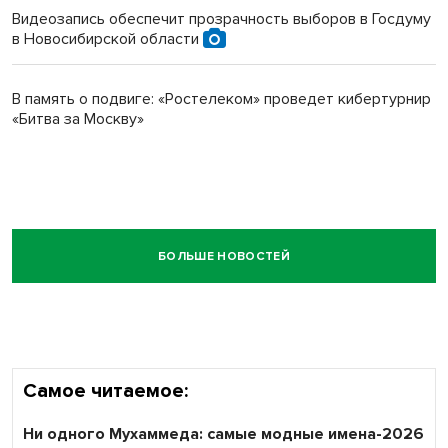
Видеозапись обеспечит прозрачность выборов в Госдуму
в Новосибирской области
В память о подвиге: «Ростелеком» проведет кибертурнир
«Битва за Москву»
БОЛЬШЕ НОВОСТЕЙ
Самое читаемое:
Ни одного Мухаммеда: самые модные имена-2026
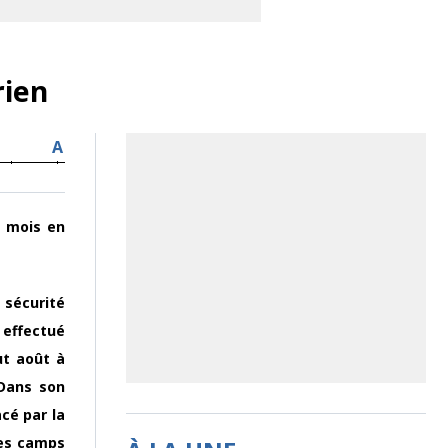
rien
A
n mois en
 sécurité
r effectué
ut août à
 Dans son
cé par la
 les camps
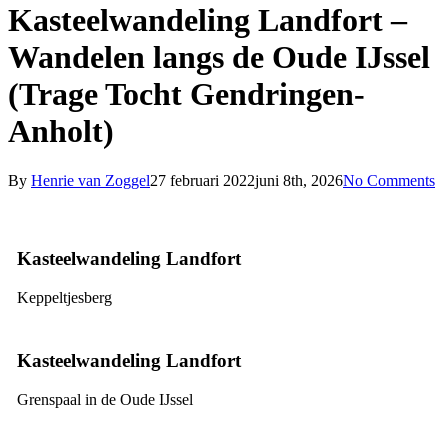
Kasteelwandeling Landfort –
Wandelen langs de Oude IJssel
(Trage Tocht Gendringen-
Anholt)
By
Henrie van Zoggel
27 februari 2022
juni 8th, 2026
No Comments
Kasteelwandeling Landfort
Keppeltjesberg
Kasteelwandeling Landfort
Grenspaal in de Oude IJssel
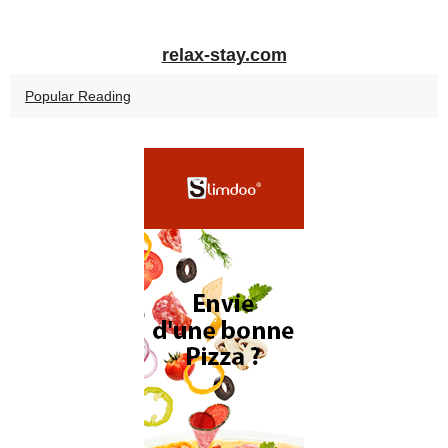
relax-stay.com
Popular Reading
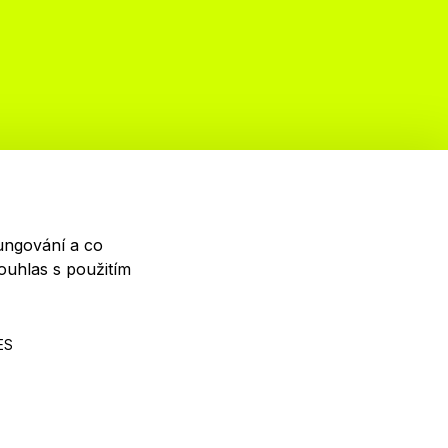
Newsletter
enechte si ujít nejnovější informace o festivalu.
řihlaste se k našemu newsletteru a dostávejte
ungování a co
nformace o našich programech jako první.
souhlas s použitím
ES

■ ■ ■ ■

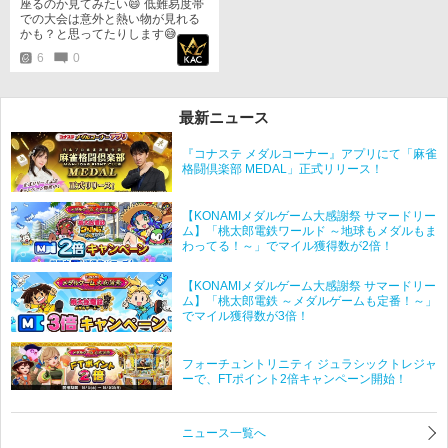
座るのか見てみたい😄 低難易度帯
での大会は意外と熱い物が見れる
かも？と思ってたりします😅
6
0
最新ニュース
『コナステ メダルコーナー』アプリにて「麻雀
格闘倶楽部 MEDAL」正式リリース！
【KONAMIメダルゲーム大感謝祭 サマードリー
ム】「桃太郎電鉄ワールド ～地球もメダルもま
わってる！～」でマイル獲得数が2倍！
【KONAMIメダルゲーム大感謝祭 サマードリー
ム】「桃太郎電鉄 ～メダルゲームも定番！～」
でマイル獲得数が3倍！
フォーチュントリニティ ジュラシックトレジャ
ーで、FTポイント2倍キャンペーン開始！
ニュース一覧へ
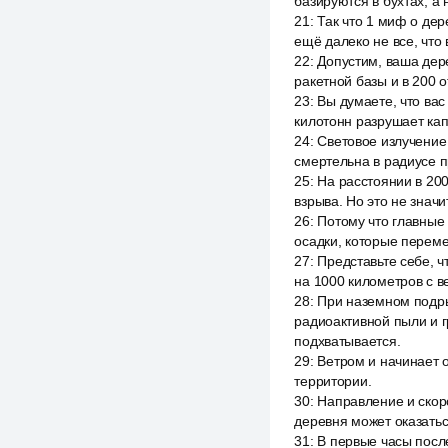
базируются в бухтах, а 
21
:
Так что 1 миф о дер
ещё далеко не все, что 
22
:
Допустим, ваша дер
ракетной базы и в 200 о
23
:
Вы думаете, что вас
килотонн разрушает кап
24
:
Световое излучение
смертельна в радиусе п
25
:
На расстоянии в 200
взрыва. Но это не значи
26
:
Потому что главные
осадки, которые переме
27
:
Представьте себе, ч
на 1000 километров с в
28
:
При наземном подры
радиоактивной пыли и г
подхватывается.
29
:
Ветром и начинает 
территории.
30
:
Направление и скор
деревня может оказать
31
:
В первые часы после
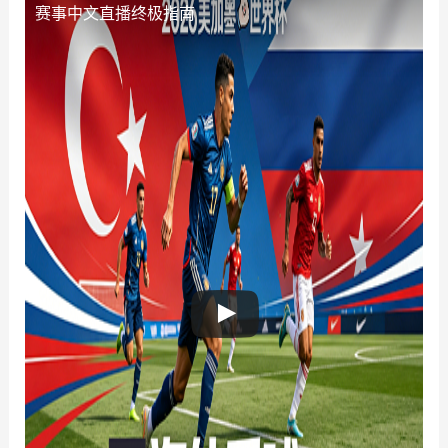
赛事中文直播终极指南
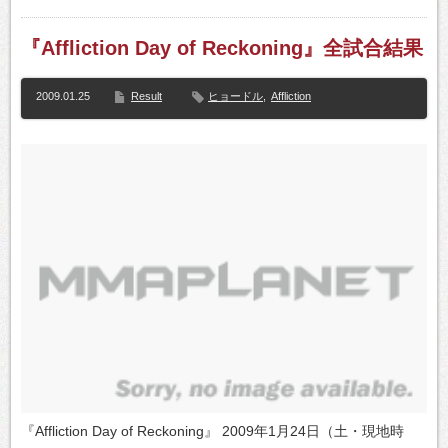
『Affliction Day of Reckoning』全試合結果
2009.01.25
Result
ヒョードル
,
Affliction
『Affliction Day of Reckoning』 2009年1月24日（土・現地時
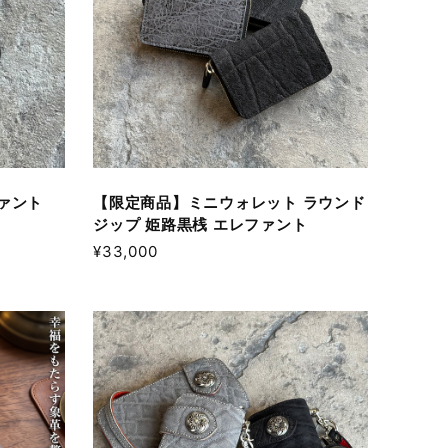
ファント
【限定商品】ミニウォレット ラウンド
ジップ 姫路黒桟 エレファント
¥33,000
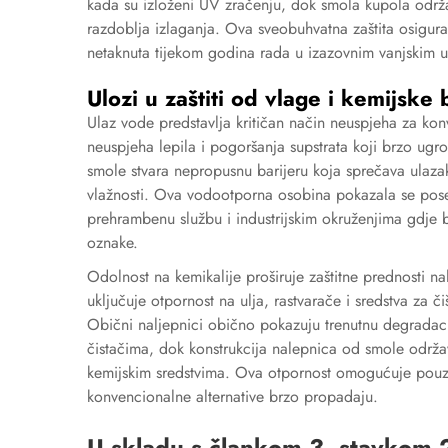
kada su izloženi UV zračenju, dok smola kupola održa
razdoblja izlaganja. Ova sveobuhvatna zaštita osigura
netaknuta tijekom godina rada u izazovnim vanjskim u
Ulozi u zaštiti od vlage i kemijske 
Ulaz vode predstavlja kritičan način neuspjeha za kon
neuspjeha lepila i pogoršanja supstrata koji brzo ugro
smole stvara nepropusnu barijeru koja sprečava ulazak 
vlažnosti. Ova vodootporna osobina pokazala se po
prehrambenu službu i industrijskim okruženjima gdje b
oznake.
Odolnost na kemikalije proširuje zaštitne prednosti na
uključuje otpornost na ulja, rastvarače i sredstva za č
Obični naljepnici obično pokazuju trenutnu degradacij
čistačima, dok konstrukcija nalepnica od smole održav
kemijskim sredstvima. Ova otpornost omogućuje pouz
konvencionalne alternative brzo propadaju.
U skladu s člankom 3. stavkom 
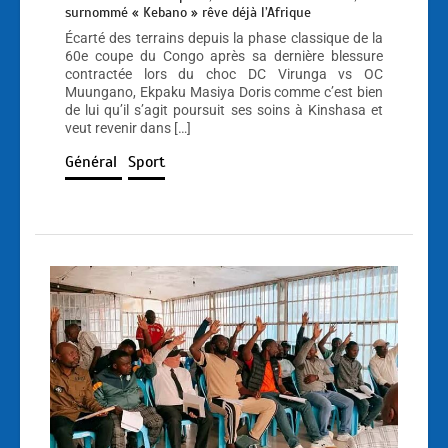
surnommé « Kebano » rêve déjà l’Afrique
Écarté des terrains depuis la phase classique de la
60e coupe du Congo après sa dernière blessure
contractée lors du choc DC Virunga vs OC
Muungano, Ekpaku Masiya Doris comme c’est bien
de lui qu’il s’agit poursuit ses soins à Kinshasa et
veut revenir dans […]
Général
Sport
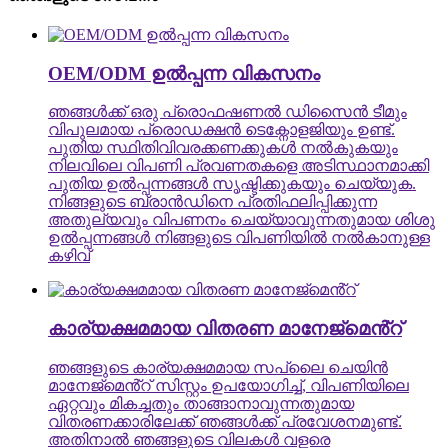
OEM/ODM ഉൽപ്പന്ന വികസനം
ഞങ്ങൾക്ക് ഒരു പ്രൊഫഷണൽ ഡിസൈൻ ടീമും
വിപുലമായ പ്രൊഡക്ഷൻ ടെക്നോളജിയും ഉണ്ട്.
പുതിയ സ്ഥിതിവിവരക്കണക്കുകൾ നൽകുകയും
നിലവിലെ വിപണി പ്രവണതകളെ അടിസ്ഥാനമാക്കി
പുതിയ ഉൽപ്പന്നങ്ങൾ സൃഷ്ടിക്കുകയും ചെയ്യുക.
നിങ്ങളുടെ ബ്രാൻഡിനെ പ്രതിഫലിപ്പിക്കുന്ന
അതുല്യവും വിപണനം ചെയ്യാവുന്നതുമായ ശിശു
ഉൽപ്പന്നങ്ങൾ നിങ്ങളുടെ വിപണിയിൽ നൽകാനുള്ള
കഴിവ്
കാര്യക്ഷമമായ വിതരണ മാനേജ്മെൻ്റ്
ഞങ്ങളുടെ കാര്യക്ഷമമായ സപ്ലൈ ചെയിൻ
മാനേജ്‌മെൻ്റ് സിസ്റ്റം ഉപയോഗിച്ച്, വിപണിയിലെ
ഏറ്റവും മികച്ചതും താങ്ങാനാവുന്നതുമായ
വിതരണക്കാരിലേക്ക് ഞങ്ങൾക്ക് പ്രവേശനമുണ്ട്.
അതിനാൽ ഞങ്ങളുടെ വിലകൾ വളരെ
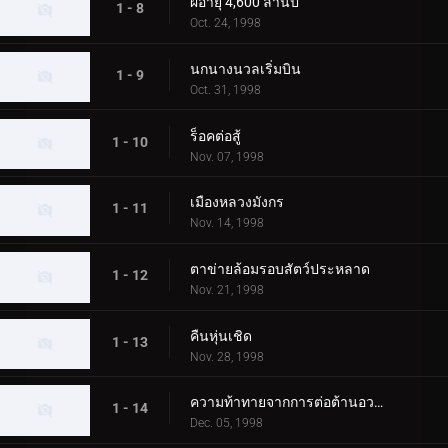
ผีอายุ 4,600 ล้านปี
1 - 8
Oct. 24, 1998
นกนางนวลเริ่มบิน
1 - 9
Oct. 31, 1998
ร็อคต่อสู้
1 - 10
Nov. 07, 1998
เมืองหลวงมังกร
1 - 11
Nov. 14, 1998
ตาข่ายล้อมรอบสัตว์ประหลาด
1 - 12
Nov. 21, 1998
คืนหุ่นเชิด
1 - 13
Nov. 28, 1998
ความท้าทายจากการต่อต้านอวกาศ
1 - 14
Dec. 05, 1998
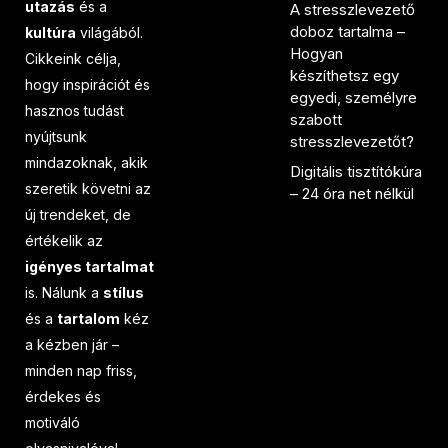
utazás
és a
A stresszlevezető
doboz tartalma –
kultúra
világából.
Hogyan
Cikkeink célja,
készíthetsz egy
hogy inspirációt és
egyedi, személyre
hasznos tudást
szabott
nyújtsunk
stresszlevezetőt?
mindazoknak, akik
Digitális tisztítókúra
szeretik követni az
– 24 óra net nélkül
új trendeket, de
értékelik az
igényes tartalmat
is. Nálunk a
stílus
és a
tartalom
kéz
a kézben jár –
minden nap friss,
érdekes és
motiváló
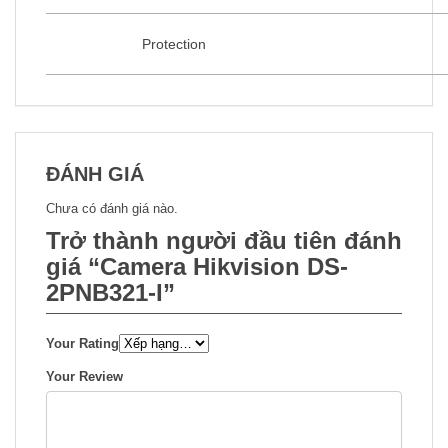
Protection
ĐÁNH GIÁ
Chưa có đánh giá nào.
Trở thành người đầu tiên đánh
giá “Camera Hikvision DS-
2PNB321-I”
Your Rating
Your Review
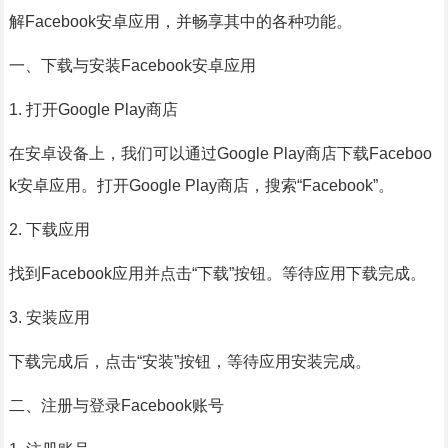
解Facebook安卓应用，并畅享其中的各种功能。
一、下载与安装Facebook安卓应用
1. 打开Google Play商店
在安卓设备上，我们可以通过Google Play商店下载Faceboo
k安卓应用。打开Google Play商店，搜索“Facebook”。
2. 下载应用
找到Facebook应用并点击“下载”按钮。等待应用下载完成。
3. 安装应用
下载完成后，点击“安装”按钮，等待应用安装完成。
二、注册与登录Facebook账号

■ ■ ■ ■

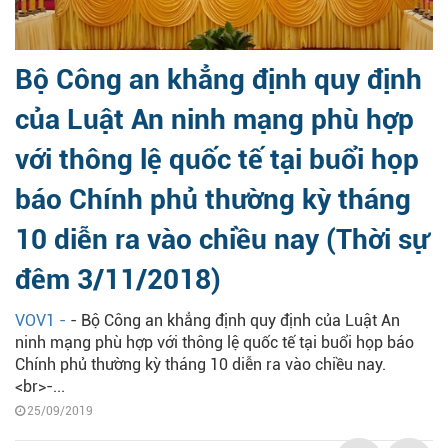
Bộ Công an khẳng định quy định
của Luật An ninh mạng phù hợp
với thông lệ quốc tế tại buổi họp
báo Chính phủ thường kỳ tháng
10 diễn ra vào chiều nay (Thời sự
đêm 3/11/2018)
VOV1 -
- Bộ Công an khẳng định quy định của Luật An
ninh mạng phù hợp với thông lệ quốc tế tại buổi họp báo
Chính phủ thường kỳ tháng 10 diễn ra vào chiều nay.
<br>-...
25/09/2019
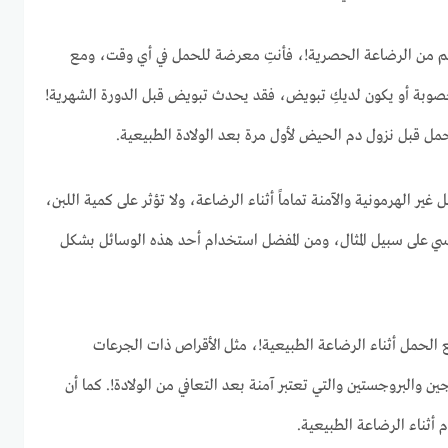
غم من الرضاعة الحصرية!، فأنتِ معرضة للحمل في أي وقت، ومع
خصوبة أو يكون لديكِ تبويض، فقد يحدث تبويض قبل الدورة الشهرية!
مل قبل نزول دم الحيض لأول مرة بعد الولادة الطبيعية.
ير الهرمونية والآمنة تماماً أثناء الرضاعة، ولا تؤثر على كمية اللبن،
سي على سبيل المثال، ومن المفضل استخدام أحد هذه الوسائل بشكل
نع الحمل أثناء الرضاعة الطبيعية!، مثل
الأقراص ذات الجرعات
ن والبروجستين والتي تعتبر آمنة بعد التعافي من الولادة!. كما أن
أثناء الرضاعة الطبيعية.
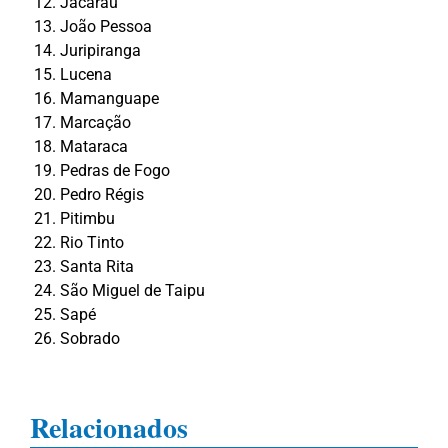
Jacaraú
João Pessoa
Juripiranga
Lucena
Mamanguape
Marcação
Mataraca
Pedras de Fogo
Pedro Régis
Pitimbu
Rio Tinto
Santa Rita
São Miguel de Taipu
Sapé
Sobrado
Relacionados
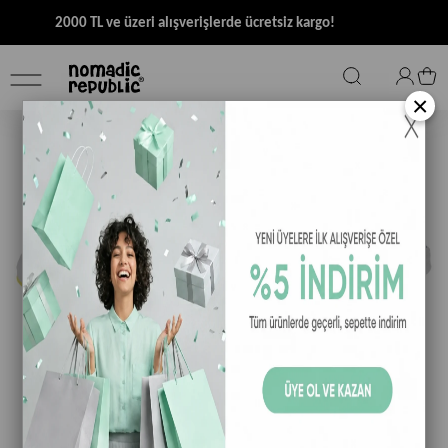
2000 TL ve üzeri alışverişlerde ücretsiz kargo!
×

■ ■ ■ ■

Because only one stretch of the records is wanted, please output the lines from the one holding "フォーチュントリニティ ジュラシックトレジャ" through the one holding "വിപുലമായ പ്രൊഡക്ഷൻ ടെക്നോളജിയും ഉണ്ട്." exactly, both included, and leave every picture out.

フォーチュントリニティ ジュラシックトレジャ
ーで、FTポイント2倍キャンペーン開始！
ニュース一覧へ
базируются в бухтах, а 
21
:
Так что 1 миф о дер
ещё далеко не все, что 
22
:
Допустим, ваша дер
ракетной базы и в 200 о
23
:
Вы думаете, что вас
килотонн разрушает кап
24
:
Световое излучение
смертельна в радиусе п
25
:
На расстоянии в 200
взрыва. Но это не значи
26
:
Потому что главные
осадки, которые переме
27
:
Представьте себе, ч
на 1000 километров с в
28
:
При наземном подры
радиоактивной пыли и г
подхватывается.
29
:
Ветром и начинает 
территории.
30
:
Направление и скор
деревня может оказать
31
:
В первые часы после
赛事中文直播终极指南
『Affliction Day of Reckoning』全試合結果
2009.01.25
Result
ヒョードル
,
Affliction
『Affliction Day of Reckoning』 2009年1月24日（土・現地時
ファント
【限定商品】ミニウォレット ラウンド
ジップ 姫路黒桟 エレファント
¥33,000
kada su izloženi UV zračenju, dok smola kupola održa
razdoblja izlaganja. Ova sveobuhvatna zaštita osigura
netaknuta tijekom godina rada u izazovnim vanjskim u
Ulozi u zaštiti od vlage i kemijske 
Ulaz vode predstavlja kritičan način neuspjeha za kon
neuspjeha lepila i pogoršanja supstrata koji brzo ugro
smole stvara nepropusnu barijeru koja sprečava ulazak 
vlažnosti. Ova vodootporna osobina pokazala se po
prehrambenu službu i industrijskim okruženjima gdje b
oznake.
Odolnost na kemikalije proširuje zaštitne prednosti na
uključuje otpornost na ulja, rastvarače i sredstva za č
Obični naljepnici obično pokazuju trenutnu degradacij
čistačima, dok konstrukcija nalepnica od smole održav
kemijskim sredstvima. Ova otpornost omogućuje pouz
konvencionalne alternative brzo propadaju.
U skladu s člankom 3. stavkom 
surnommé « Kebano » rêve déjà l’Afrique
Écarté des terrains depuis la phase classique de la
60e coupe du Congo après sa dernière blessure
contractée lors du choc DC Virunga vs OC
Muungano, Ekpaku Masiya Doris comme c’est bien
de lui qu’il s’agit poursuit ses soins à Kinshasa et
veut revenir dans […]
Général
Sport
OEM/ODM ഉൽപ്പന്ന വികസനം
ഞങ്ങൾക്ക് ഒരു പ്രൊഫഷണൽ ഡിസൈൻ ടീമും
വിപുലമായ പ്രൊഡക്ഷൻ ടെക്നോളജിയും ഉണ്ട്.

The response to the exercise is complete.